Caldas: Foi um desafio. Fui estudando e aprendendo, até por gostar muito de ler. Fui me envolvendo e gostando muito. Todo início de qualquer processo, é difícil, ainda mais o de se adaptar a um novo meio até então, desconhecido para mim. No entanto, com dedicação, estudo e envolvimento, aos poucos, fui me adaptando e gostando da atividade rural.
Brangus Repórter: E como o Brangus surgiu em sua vida?

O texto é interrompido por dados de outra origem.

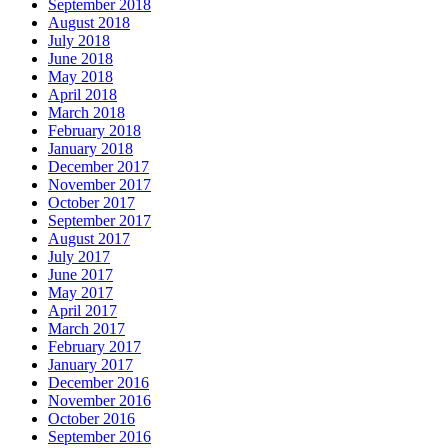
September 2018
August 2018
July 2018
June 2018
May 2018
April 2018
March 2018
February 2018
January 2018
December 2017
November 2017
October 2017
September 2017
August 2017
July 2017
June 2017
May 2017
April 2017
March 2017
February 2017
January 2017
December 2016
November 2016
October 2016
September 2016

Caldas: Na fazenda herdada por minha esposa, havia um gado Aberdeen Angus. Percebi que estes animais tinham como características, o porte pequeno e pêlo comprido. Precisávamos avantajar o porte dos animais. Não buscava animais grandes, mas sim de tamanho médio, além da busca pela redução do tamanho do pêlo para amenizar o grande problema que enfrentávamos que era o carrapato. Naquela época existiam poucas opções de medicamentos para combater o carrapato. O jeito era diminuir o comprimento da pelagem do gado. A partir destas necessidades, surgiu o interesse em se fazer o cruzamento daquele gado Angus com Zebu. Com base na Lei de Mendel, percebi o ótimo resultado desta prática. Naquela época, fazer este cruzamento não era algo bem visto em nossa região, tanto que era motivo inclusive de sermos vistos de maneira diferente por parte dos demais pecuaristas “puristas e tradicionais”. No entanto, notei que o cruzamento proporcionaria o melhoramento daquelas questões de porte e pêlo. Selecionando os produtos, fiz os acasalamentos que resultaram em exemplares ½, ¼ e 5/8 Angus. O plantel Angus era de boa qualidade, formado por animais com e sem registro, adquiridos de tradicionais criatórios locais. Um touro muito utilizado na formação do plantel Angus da Estância Santa Rita, foi o “Menelik 2”, um filho do primeiro macho Angus registrado no Brasil em setembro de 1906, importado do Uruguai por Leonardo Collares Sobrinho de Bagé/RS, chamado “Menelik”.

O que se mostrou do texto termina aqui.